Jean Rivard, comme on le sait déjà, n’était pas dépourvu d’énergie, il ne se laissait pas d’ordinaire décourager par les obstacles. Mais bien qu’il eût fait résolument la guerre à la forêt, il n’était pas ce qu’on appelle un ferrailleur ; il ne combattait pas pour le plaisir de combattre ; toute opposition injuste, frivole, le chagrinait, parce qu’elle était à ses yeux une cause de faiblesse.

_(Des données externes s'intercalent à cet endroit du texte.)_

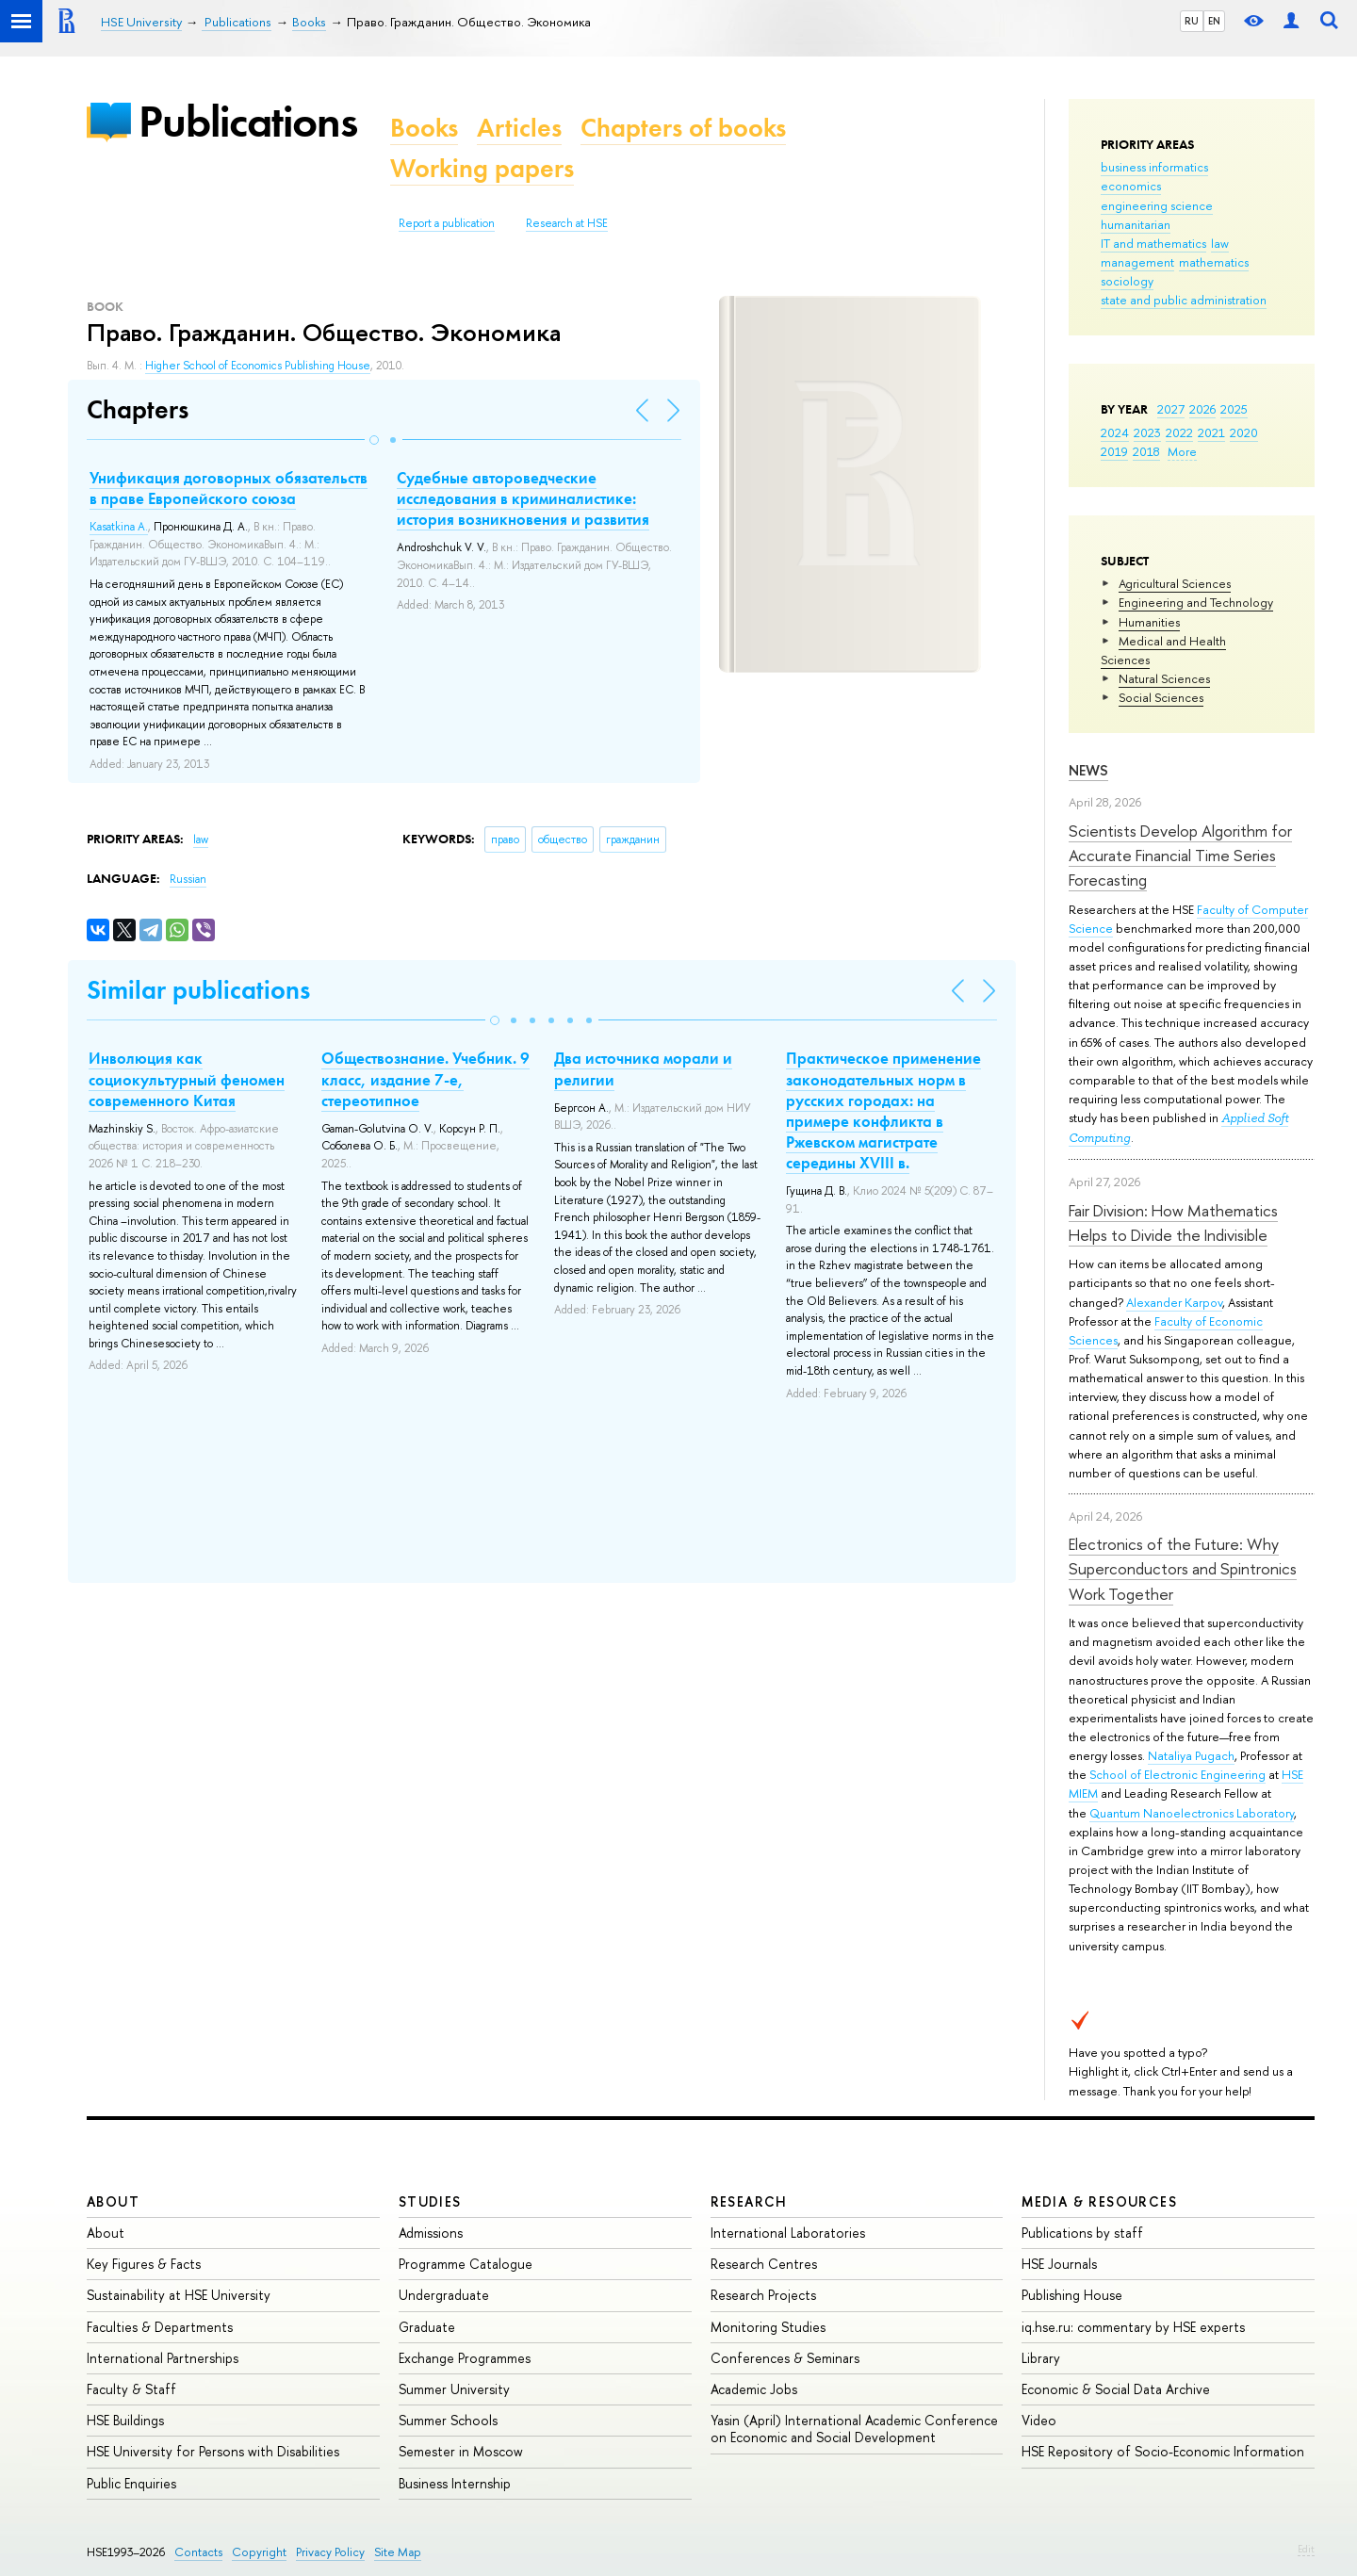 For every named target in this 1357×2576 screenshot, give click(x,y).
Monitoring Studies (768, 2327)
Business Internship (455, 2483)
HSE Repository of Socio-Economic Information (1163, 2451)
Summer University (454, 2389)
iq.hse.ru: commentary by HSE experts (1133, 2327)
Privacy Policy (330, 2552)
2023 (1147, 432)
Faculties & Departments (160, 2327)
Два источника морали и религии (643, 1068)
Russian (188, 879)
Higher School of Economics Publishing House (257, 365)
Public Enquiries (131, 2483)
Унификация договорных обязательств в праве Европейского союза (229, 488)
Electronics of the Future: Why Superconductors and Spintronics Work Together (1183, 1569)
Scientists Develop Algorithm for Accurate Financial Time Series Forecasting (1180, 855)
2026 (1202, 408)
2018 (1146, 451)
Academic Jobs (754, 2389)
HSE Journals (1059, 2264)
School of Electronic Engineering (1177, 1774)
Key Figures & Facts (144, 2264)
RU (1192, 20)
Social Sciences (1161, 697)
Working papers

Rien au contraire ne lui donnait autant de satisfaction que l’unanimité d’opinion sur une question quelconque.

L’union, l’union, disait-il sans cesse, c’est elle qui fait la force des sociétés, comme elle fait le bonheur des familles.

Il ne redoutait rien tant que de voir la discorde s’introduire dans la petite communauté qui était venue dans cette forêt chercher la paix et le bonheur.

Il eût donc indubitablement préféré ne pas avoir le voisinage de Gendreau-le-plaideux ; mais il lui fallut cette fois encore faire contre fortune bon cœur et prendre son parti de ce qu’il ne pouvait empêcher.

Une circonstance, assez peu importante au fond, lui révéla bientôt les ennuis auxquels il devait s’attendre dans les questions d’une portée plus sérieuse.

On se rappelle qu’à l’époque des amours de Jean Rivard et de Louise Routier, la localité qu’avait choisie notre héros pour y faire son établissement était quelquefois désignée sous le nom de Louiseville.

Cette appellation pourtant ne fut jamais guère en usage que dans la famille ou le cercle intime de Jean Rivard. Le plus souvent, lorsqu’on parlait de cette partie du canton de Bristol, on disait tout bonnement « Chez Jean Rivard, » ou « Au Ruisseau de Jean Rivard, » par allusion à la petite rivière qui traversait le lot de notre défricheur.